Добавить в цитаты Настройки чтения

Страница 19 из 49

Достоевский, несомненно, оценил натуру Соловьева, его бескорыстие, беззаветную отданность высоким замыслам и вместе с тем умозрительную радужность его упований, что подчас вызывало у много пережившего шестидесятилетнего писателя покровительственную улыбку. Литератор Д.И. Стахеев воспроизводит в своих записках сцену, происходившую в его доме:

«Владимир Сергеевич что-то рассказывал, Федор Михайлович слушал, не возражая, но потом придвинул свое кресло к креслу, на котором сидел Соловьев, и, положив ему на плечо руку, сказал:

– Ах, Владимир Сергеевич! Какой ты, смотрю я, хороший человек…

– Благодарю вас, Федор Михайлович, за похвалу…

– Погоди благодарить, погоди, – возразил Достоевский, – я еще не все сказал. Я добавлю к своей похвале, что надо тебе года на три в каторжную работу…

– Господи! За что же?..

– А вот за то, что ты еще недостаточно хорош: тогда-то, после каторги, ты был бы совсем прекрасный и чистый христианин…»113.

В этой зарисовке мемуариста соблазнительно увидеть иллюстрацию к довольно распространенной точке зрения, согласно которой миросозерцание Достоевского противостоит миросозерцанию Соловьева как трагическое – утопическому114. На самом же деле эти два начала в мышлении каждого из них находились в сложном переплетении и приводили к сходным внутренним коллизиям.

Оба приняли близко к сердцу аномальное состояние мира и человеческого духа и были убеждены, что нельзя сохраниться людскому общежитию и ближнему человечеству – России – иначе, как решительно двинувшись по направлению к идеалу. У молодого Соловьева это ощущение «мирового зла», радикальной неустроенности всего окружающего выражалось с остротой юношеского мессианизма, верующего в свое право на вселенский почин: «Сознательное убеждение в том, что настоящее состояние человечества не таково, каким должно быть, значит для меня, что оно должно быть изменено, преобразовано»; «… теперь пришло время не бегать от мира, а идти в мир, чтобы преобразовать его. <…> С такими убеждениями и намерениями я должен казаться совсем сумасшедшим <…>»115. У Достоевского 1870-х годов, давно изжившего – в формах социально-утопического радикализма – максималистский пафос юности, конечно, было меньше пожектерского пыла и больше бережности к наличному органическому строю жизни.
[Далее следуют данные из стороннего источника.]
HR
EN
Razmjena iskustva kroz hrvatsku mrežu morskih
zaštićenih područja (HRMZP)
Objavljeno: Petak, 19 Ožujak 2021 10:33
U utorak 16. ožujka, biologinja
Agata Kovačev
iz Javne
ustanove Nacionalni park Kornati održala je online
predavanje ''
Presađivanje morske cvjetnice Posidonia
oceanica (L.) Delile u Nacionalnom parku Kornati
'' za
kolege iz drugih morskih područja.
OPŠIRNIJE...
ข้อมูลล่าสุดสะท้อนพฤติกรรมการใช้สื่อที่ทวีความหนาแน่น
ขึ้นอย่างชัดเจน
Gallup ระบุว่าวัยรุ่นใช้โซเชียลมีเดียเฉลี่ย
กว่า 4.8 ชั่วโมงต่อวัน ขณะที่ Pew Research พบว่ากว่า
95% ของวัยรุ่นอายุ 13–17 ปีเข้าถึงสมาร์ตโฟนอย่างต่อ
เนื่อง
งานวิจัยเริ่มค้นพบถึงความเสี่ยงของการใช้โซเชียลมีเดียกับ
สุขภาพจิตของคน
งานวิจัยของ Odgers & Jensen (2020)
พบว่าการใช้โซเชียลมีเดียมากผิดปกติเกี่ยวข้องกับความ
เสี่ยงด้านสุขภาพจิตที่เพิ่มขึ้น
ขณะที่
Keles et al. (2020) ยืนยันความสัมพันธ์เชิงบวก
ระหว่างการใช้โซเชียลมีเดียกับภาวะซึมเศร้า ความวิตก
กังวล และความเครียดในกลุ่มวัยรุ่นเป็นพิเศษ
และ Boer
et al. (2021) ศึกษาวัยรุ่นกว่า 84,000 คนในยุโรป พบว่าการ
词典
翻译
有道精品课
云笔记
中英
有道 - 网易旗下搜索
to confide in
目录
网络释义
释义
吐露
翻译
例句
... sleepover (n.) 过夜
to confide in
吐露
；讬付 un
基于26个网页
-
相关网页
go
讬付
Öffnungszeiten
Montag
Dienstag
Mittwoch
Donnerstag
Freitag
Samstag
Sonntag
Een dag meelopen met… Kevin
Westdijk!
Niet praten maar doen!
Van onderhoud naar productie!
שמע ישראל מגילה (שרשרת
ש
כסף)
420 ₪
Но ведь и Достоевский, устами «смешного человека», которому он по существу доверил свое вúдение истины, свою проповедь и свое бесстрашие перед перспективой показаться «совсем сумасшедшим», свидетельствует с той же, что у Соловьева, убежденностью о глубоком искажении, вкравшемся в бытие: о лжи, эгоизме, обособлении и вражде, определяющих социальную жизнь людей и влекущих за собой космический разлад. Так же, как Соловьев на пороге будущей деятельности, поздний Достоевский в «Сне смешного человека» заявляет о своем неприятии «мирового зла»: «Я не хочу и не могу верить, чтобы зло было нормальным состоянием людей»116 – и демонстрирует одинокий почин, зовущий сообщество людей к совершенству: «И пойду, и пойду!»

Истоком такой проповеди у каждого было личное соприкосновение с жизненным идеалом в его зримо-убедительном образе: «Я видел истину, – не то, что изобрел умом, а видел, видел, и живой образ ее наполнил душу мою навеки <…> я все-таки видел воочию, хотя и не умею пересказать, что я видел» (Достоевский)117; «<…> первое сиянье всемирного и творческого дня <…> все видел я, и все одно лишь было <…>» (Соловьев)118.Поэтому оба оценивали житейскую данность, глядя на предносящийся им образец «живого и беспрерывного единения с Целым вселенной» (Достоевский)119 – или, по терминологии Соловьева, «положительного всеединства». Эта роднящая их изначальная внутренняя установка рождала у обоих одну и ту же потребность примерять к ходу исторических событий грандиозные схемы, которые открывали бы для человечества спасительную перспективу.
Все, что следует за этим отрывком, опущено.